In fact, some of True West's scenes are played in daringly low light levels, a decision that adds to the desolate atmosphere generated by Shepard's writing.Even so, the lighting is grounded in naturalism, with a shaft of bright light indicating the placement of the kitchen window, and another slash of light that moves from scene to scene, to show the relative location of the sun; during certain scene changes, the slash rotates, adding a touch of abstraction to the design.

Naturalism is abandoned for the final scene, when Lee and Austin trash their mother's house. It's then that three DHA Light Curtains roll into place for the blistering climax. "There's a rush of blinding yellow light and the fill light is a fluorescent green. The idea is to clean the palate and introduce something new," says the designer. True West is probably Shepard's best play, largely because of its compact structure and fast-moving scenario, and similarly, MacDevitt's design for the revival is lean, mean, and stripped for action.

Equipment for True West includes approximately 130 ETC Source Fours, six City Theatrical AutoYokes, 15 Wybron Coloram scrollers, seven Rosco/DHA indexing Gobo Rotators, 28 MFL PAR-64s, six ETC Source Four PARs, two Arri fresnels, 11 striplights, and five City Theatrical EFX Plus2 effects machines. Control is provided by an ETC Obsession 600 console, with two 96x4kW ETC Sensor digital dimmer racks.

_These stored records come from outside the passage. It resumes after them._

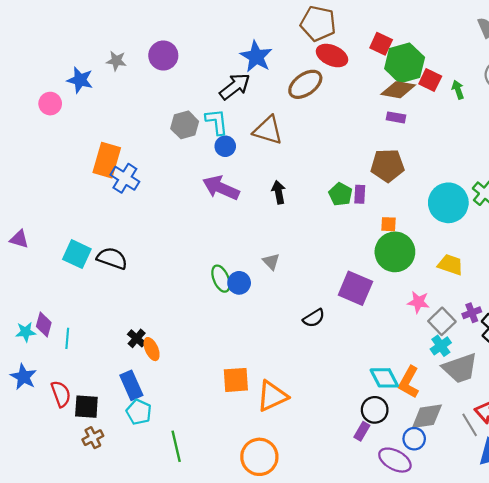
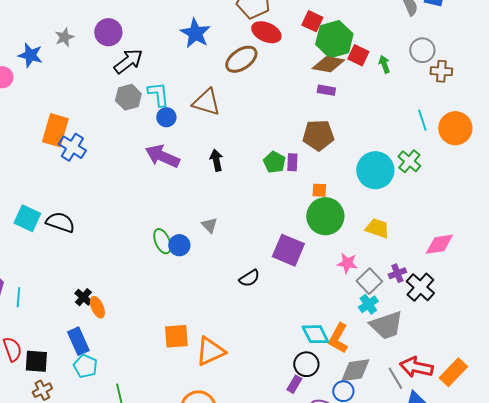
gray star: (116, 61) -> (64, 37), turned -30
black arrow: (235, 86) -> (128, 61), moved

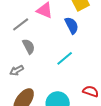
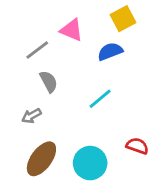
blue semicircle: (72, 25) -> (110, 51), turned -84

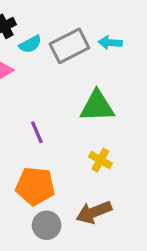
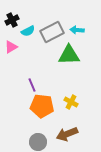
green triangle: (97, 106) -> (69, 55), moved
orange pentagon: (35, 186) -> (42, 106), moved

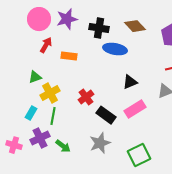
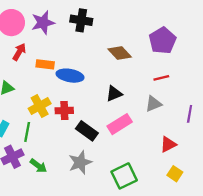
brown diamond: (135, 26) -> (120, 53), moved
black cross: (99, 28) -> (81, 20), moved
blue ellipse: (115, 49) -> (70, 76), moved
yellow cross: (50, 93) -> (40, 106), moved
red cross: (86, 97) -> (64, 111), turned 35

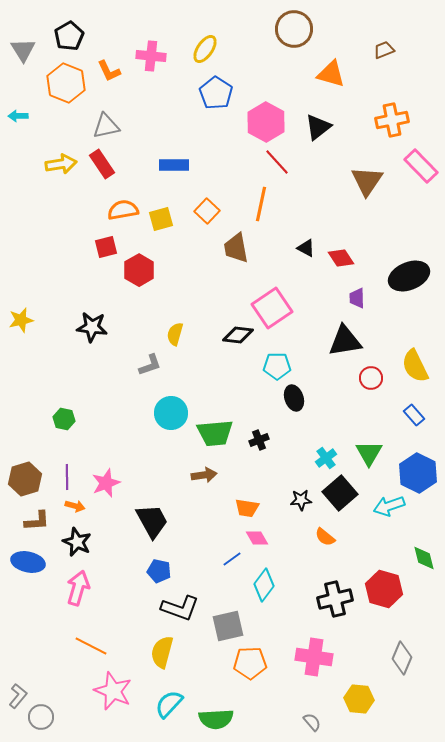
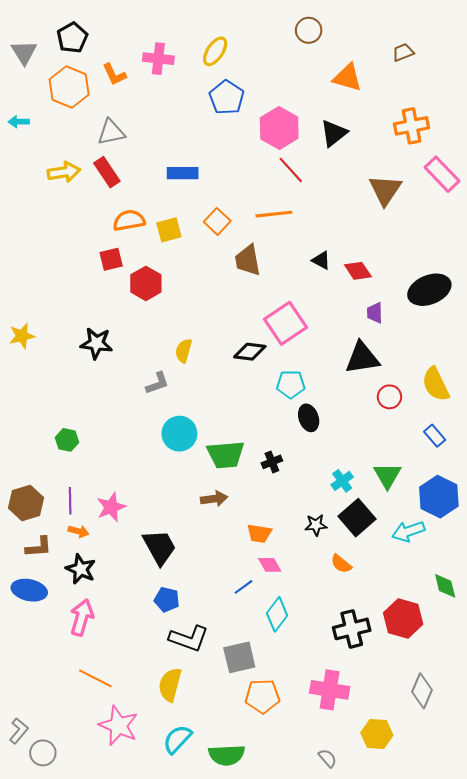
brown circle: (294, 29) -> (309, 30), size x0.7
orange line: (261, 204) -> (274, 214), turned 72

Other key personnel on Fuddy Meers include associate lighting designer Michael O'Connor, and light board operator Willy Corpus. Jason Lyons was assistant lighting designer on The Time of the Cuckoo, with Matthew Piercy serving as second assistant and Joshua Rich as board operator. On True West, John-Paul Szczepanski was assistant designer, Stuart Wagner was production electrician, and Chris Ryan was board opeator.

With all this activity, MacDevitt's season is far from over. As we go to press, he is in previews with his next Broadway production, Arthur Miller's The Ride Down Mount Morgan. The production stars Patrick Stewart as a wealthy businessman, a symbol of the Reagan 80s, who is exposed as a bigamist. Not surprisingly, it's a comic play with serious undertones. Then again, as these productions prove, MacDevitt is one designer who understands the sound of laughter in the dark.